|ECR 2006 / B-652|
|The sensitive and accurate de-convolution technique to correct for the "penumbral-spread" effect in CT, MR and DF|
Material and methods
(A) Animal tissue and Phantoms were used for initial studies and calibrations, and patient field-trial examples were subsequently followed to study the merits of the methodology and to overcome certain problem features.
(1) Animal tissue (Lamb Kidney) was examined with a MR Scanner using a Gradient-Echo sequence (TE: 26ms, TR:1160ms); 5mm slice.

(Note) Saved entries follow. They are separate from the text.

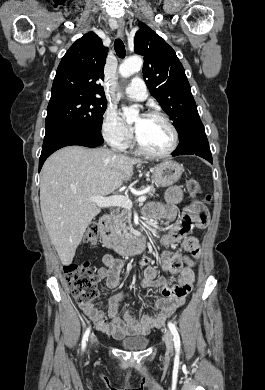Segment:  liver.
<instances>
[{"label":"liver","instance_id":"obj_1","mask_svg":"<svg viewBox=\"0 0 265 390\" xmlns=\"http://www.w3.org/2000/svg\"><path fill=\"white\" fill-rule=\"evenodd\" d=\"M143 161L106 148L67 146L44 163L40 182L43 221L63 265L75 256L87 226L101 209L89 199L106 196L133 175Z\"/></svg>","mask_w":265,"mask_h":390}]
</instances>
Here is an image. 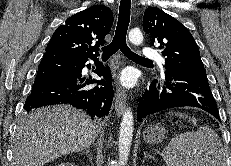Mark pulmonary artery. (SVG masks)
<instances>
[{"label":"pulmonary artery","mask_w":231,"mask_h":166,"mask_svg":"<svg viewBox=\"0 0 231 166\" xmlns=\"http://www.w3.org/2000/svg\"><path fill=\"white\" fill-rule=\"evenodd\" d=\"M143 57L149 58V59H157L160 63H163V59L160 57V55L153 49L146 48L142 51Z\"/></svg>","instance_id":"pulmonary-artery-1"}]
</instances>
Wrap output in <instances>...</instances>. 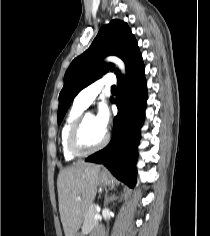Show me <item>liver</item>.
<instances>
[{"label":"liver","mask_w":210,"mask_h":236,"mask_svg":"<svg viewBox=\"0 0 210 236\" xmlns=\"http://www.w3.org/2000/svg\"><path fill=\"white\" fill-rule=\"evenodd\" d=\"M101 166L79 161L59 172L60 218L65 236H75L95 199Z\"/></svg>","instance_id":"6515ba94"}]
</instances>
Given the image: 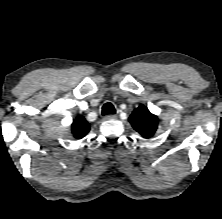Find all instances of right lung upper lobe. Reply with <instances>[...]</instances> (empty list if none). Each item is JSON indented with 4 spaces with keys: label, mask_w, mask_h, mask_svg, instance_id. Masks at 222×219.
<instances>
[{
    "label": "right lung upper lobe",
    "mask_w": 222,
    "mask_h": 219,
    "mask_svg": "<svg viewBox=\"0 0 222 219\" xmlns=\"http://www.w3.org/2000/svg\"><path fill=\"white\" fill-rule=\"evenodd\" d=\"M72 134L76 139L83 138L90 130V124L83 116H78L71 125Z\"/></svg>",
    "instance_id": "cb5924a9"
}]
</instances>
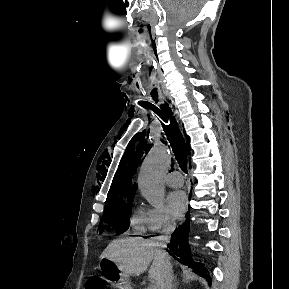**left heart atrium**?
Here are the masks:
<instances>
[{
  "label": "left heart atrium",
  "instance_id": "obj_1",
  "mask_svg": "<svg viewBox=\"0 0 289 289\" xmlns=\"http://www.w3.org/2000/svg\"><path fill=\"white\" fill-rule=\"evenodd\" d=\"M168 209L174 218H180L187 210L188 200L181 190L171 192L167 197Z\"/></svg>",
  "mask_w": 289,
  "mask_h": 289
}]
</instances>
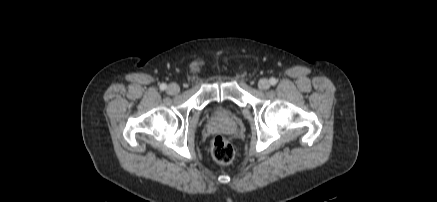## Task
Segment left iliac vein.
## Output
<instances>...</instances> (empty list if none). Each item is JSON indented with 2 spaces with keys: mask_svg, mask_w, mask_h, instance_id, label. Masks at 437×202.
<instances>
[{
  "mask_svg": "<svg viewBox=\"0 0 437 202\" xmlns=\"http://www.w3.org/2000/svg\"><path fill=\"white\" fill-rule=\"evenodd\" d=\"M258 87H259V89H261V90H267V89H269V87H270V82L267 80V79H261V80H259V82H258Z\"/></svg>",
  "mask_w": 437,
  "mask_h": 202,
  "instance_id": "4c4485c4",
  "label": "left iliac vein"
}]
</instances>
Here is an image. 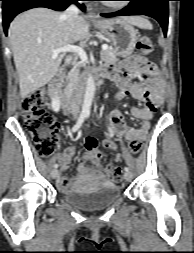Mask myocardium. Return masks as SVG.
Segmentation results:
<instances>
[{"label": "myocardium", "instance_id": "f54148a6", "mask_svg": "<svg viewBox=\"0 0 194 253\" xmlns=\"http://www.w3.org/2000/svg\"><path fill=\"white\" fill-rule=\"evenodd\" d=\"M106 6L115 10H121L127 6V2L125 0L109 2L106 4Z\"/></svg>", "mask_w": 194, "mask_h": 253}]
</instances>
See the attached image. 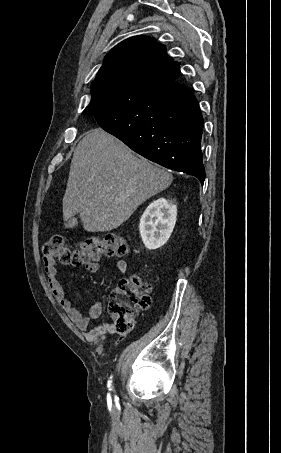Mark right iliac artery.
Masks as SVG:
<instances>
[{
    "label": "right iliac artery",
    "mask_w": 281,
    "mask_h": 453,
    "mask_svg": "<svg viewBox=\"0 0 281 453\" xmlns=\"http://www.w3.org/2000/svg\"><path fill=\"white\" fill-rule=\"evenodd\" d=\"M111 382H112V381H108V387L111 386ZM109 390H111V388H109Z\"/></svg>",
    "instance_id": "right-iliac-artery-1"
}]
</instances>
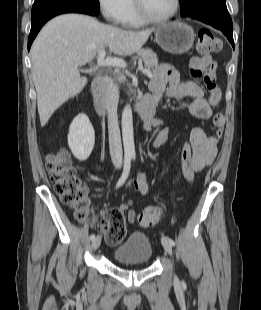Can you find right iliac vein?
I'll use <instances>...</instances> for the list:
<instances>
[{
	"label": "right iliac vein",
	"mask_w": 261,
	"mask_h": 310,
	"mask_svg": "<svg viewBox=\"0 0 261 310\" xmlns=\"http://www.w3.org/2000/svg\"><path fill=\"white\" fill-rule=\"evenodd\" d=\"M100 244H101V237L100 236L95 237L93 239L92 245H91L92 250L93 251L97 250L99 248Z\"/></svg>",
	"instance_id": "63e3f726"
}]
</instances>
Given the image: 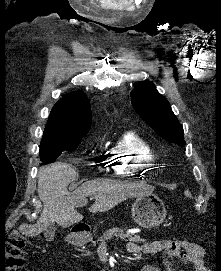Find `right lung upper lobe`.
Segmentation results:
<instances>
[{"label": "right lung upper lobe", "mask_w": 221, "mask_h": 271, "mask_svg": "<svg viewBox=\"0 0 221 271\" xmlns=\"http://www.w3.org/2000/svg\"><path fill=\"white\" fill-rule=\"evenodd\" d=\"M91 122L90 102L83 92L76 91L75 94H67L55 104L48 118L44 136H85L89 132Z\"/></svg>", "instance_id": "obj_1"}]
</instances>
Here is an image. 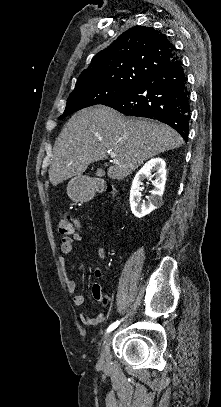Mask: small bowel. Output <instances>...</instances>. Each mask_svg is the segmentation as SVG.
<instances>
[{
  "instance_id": "obj_1",
  "label": "small bowel",
  "mask_w": 221,
  "mask_h": 407,
  "mask_svg": "<svg viewBox=\"0 0 221 407\" xmlns=\"http://www.w3.org/2000/svg\"><path fill=\"white\" fill-rule=\"evenodd\" d=\"M84 236L81 233H74L72 237H63L60 241V251L62 255H70L73 249V242H82ZM96 255L99 259H104L106 254L105 250L101 247L96 248ZM59 263L63 266L65 259L63 256L59 257ZM65 274V272H64ZM92 274L96 279L92 285V297L97 303H104L108 301V297L102 292L99 282L97 281L101 277V271L98 268L92 269ZM65 286L70 293L72 302L76 306H81L84 303V296L77 292V283L74 279L65 276ZM80 321L85 325H98L103 322L104 317L102 314H98L94 317H90L85 313L79 314Z\"/></svg>"
}]
</instances>
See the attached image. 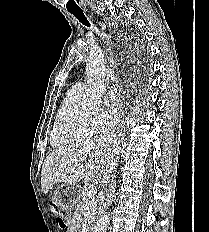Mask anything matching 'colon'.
Here are the masks:
<instances>
[{"mask_svg": "<svg viewBox=\"0 0 209 232\" xmlns=\"http://www.w3.org/2000/svg\"><path fill=\"white\" fill-rule=\"evenodd\" d=\"M49 205H50V206H53V205H54V202H53V201H50V202H49ZM58 221H59V223H60V225H61L62 227L67 226V224H68L69 221H70V215H69V213H68L67 211L61 212L60 215H59V217H58Z\"/></svg>", "mask_w": 209, "mask_h": 232, "instance_id": "colon-1", "label": "colon"}]
</instances>
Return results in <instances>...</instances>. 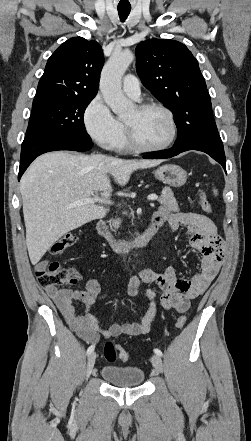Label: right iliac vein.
<instances>
[{"label":"right iliac vein","mask_w":251,"mask_h":441,"mask_svg":"<svg viewBox=\"0 0 251 441\" xmlns=\"http://www.w3.org/2000/svg\"><path fill=\"white\" fill-rule=\"evenodd\" d=\"M95 360H96V354L91 353L90 356L88 357L87 365H86V376L87 377H89L92 373V370L95 365Z\"/></svg>","instance_id":"obj_1"}]
</instances>
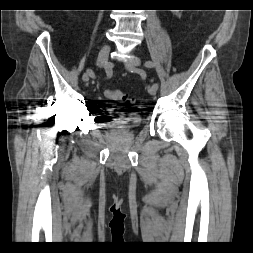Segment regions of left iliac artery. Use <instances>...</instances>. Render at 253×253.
I'll return each mask as SVG.
<instances>
[{"label": "left iliac artery", "mask_w": 253, "mask_h": 253, "mask_svg": "<svg viewBox=\"0 0 253 253\" xmlns=\"http://www.w3.org/2000/svg\"><path fill=\"white\" fill-rule=\"evenodd\" d=\"M144 66L147 68H153L154 64L152 61L148 60L144 63ZM158 89V83L153 84Z\"/></svg>", "instance_id": "left-iliac-artery-1"}]
</instances>
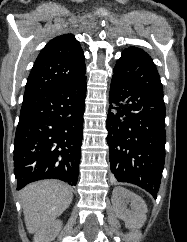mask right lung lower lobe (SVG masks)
I'll use <instances>...</instances> for the list:
<instances>
[{
	"label": "right lung lower lobe",
	"mask_w": 187,
	"mask_h": 242,
	"mask_svg": "<svg viewBox=\"0 0 187 242\" xmlns=\"http://www.w3.org/2000/svg\"><path fill=\"white\" fill-rule=\"evenodd\" d=\"M86 76L62 88L23 99L14 142L17 189L55 178L78 180Z\"/></svg>",
	"instance_id": "obj_1"
}]
</instances>
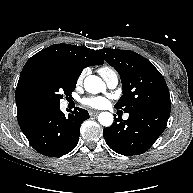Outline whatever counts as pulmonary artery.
<instances>
[{
  "label": "pulmonary artery",
  "mask_w": 193,
  "mask_h": 193,
  "mask_svg": "<svg viewBox=\"0 0 193 193\" xmlns=\"http://www.w3.org/2000/svg\"><path fill=\"white\" fill-rule=\"evenodd\" d=\"M103 77V79L105 80L107 86L110 88V89H114L118 83H119V76L118 74L115 72V71H110V72H107L103 75H101ZM125 119L128 118V114H126L124 116Z\"/></svg>",
  "instance_id": "pulmonary-artery-1"
}]
</instances>
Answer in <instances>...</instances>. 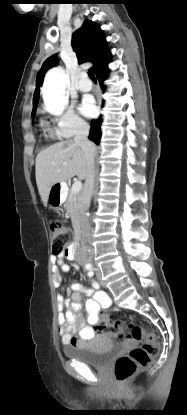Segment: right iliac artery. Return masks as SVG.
<instances>
[{"label":"right iliac artery","instance_id":"1","mask_svg":"<svg viewBox=\"0 0 187 415\" xmlns=\"http://www.w3.org/2000/svg\"><path fill=\"white\" fill-rule=\"evenodd\" d=\"M91 268H92V266H91V265H87V266H86V269H87V270H90Z\"/></svg>","mask_w":187,"mask_h":415}]
</instances>
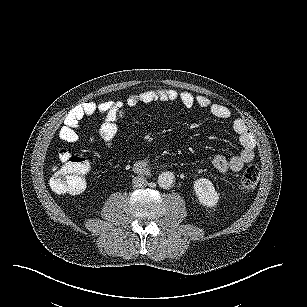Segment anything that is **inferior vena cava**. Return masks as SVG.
Masks as SVG:
<instances>
[{"mask_svg": "<svg viewBox=\"0 0 307 307\" xmlns=\"http://www.w3.org/2000/svg\"><path fill=\"white\" fill-rule=\"evenodd\" d=\"M148 184L147 179L142 175H137L132 179V185L135 188H143Z\"/></svg>", "mask_w": 307, "mask_h": 307, "instance_id": "obj_1", "label": "inferior vena cava"}]
</instances>
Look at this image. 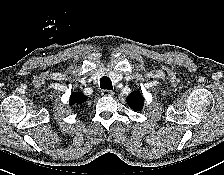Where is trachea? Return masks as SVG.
<instances>
[{"instance_id":"1","label":"trachea","mask_w":224,"mask_h":175,"mask_svg":"<svg viewBox=\"0 0 224 175\" xmlns=\"http://www.w3.org/2000/svg\"><path fill=\"white\" fill-rule=\"evenodd\" d=\"M100 87L102 89L111 90L112 89V81L108 77H102L100 79Z\"/></svg>"}]
</instances>
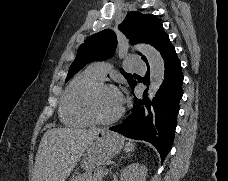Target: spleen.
Here are the masks:
<instances>
[{"mask_svg": "<svg viewBox=\"0 0 228 181\" xmlns=\"http://www.w3.org/2000/svg\"><path fill=\"white\" fill-rule=\"evenodd\" d=\"M134 149H135V143H132V141H130V143H126L125 151H127V153H129V151H134Z\"/></svg>", "mask_w": 228, "mask_h": 181, "instance_id": "3e777b00", "label": "spleen"}]
</instances>
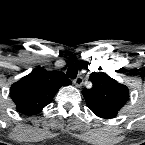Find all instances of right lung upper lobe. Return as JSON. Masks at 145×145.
Here are the masks:
<instances>
[{
  "label": "right lung upper lobe",
  "mask_w": 145,
  "mask_h": 145,
  "mask_svg": "<svg viewBox=\"0 0 145 145\" xmlns=\"http://www.w3.org/2000/svg\"><path fill=\"white\" fill-rule=\"evenodd\" d=\"M70 84L63 72L38 68L12 84L10 94L18 112L35 115L52 101L60 87Z\"/></svg>",
  "instance_id": "obj_1"
}]
</instances>
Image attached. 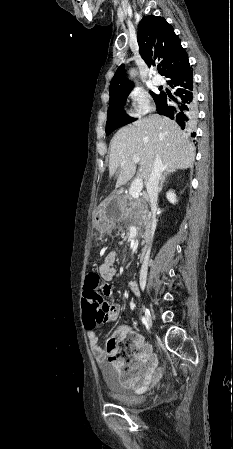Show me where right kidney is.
Masks as SVG:
<instances>
[{
	"label": "right kidney",
	"instance_id": "obj_1",
	"mask_svg": "<svg viewBox=\"0 0 233 449\" xmlns=\"http://www.w3.org/2000/svg\"><path fill=\"white\" fill-rule=\"evenodd\" d=\"M166 198H167L168 201H169L170 203H172V204H175V203L177 202L176 195H175V193H174L172 190H169V191L166 193Z\"/></svg>",
	"mask_w": 233,
	"mask_h": 449
}]
</instances>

(2) A New York Catphan 500 and a Star-Burst phantom were examined with CT systems using technique factors of 120kVp, 300mA, 4 secs., 10mm slice and 120kVp, 130mA, 2.24 sec., 1mm slice respectively.
(B) Patient Field-Trial Examples:
(1) Liver Tumor of a 79 year old female patient was examined with single slice helical CT at 120 kVp; 200mA; 1 sec/slice; 10mm slice;
(2) A Meniscal Tear of a 53 year old male patient’s knee was examined with an 1.5T MR Scanner with Gradient Echo Sequence of:- TE: 26ms; TR: 1160ms; 3.5mm slice;
(3) Digital Fluorograph (DF) using technique factors/properties: 110mA at 66kVp; Exposure time, 8ms. Focal-spot, 0.6mm;
A 035 J guide wire was inserted into the artery of a 72 years male patient. Iodine contrast was injected via a femoral artery sheath. Regions of Interest (ROI) were magnified 7x and enhanced.
(4) A Lung Tumor of an 81 year old man was examined with single detector helical CT using technique factors: 195mA; 120 kVp; 0.7s; 7mm slice. Results were used to study:
(a) the removal of the Partial Volume Effect, and (b) the elimination of the `Blooming Effect’.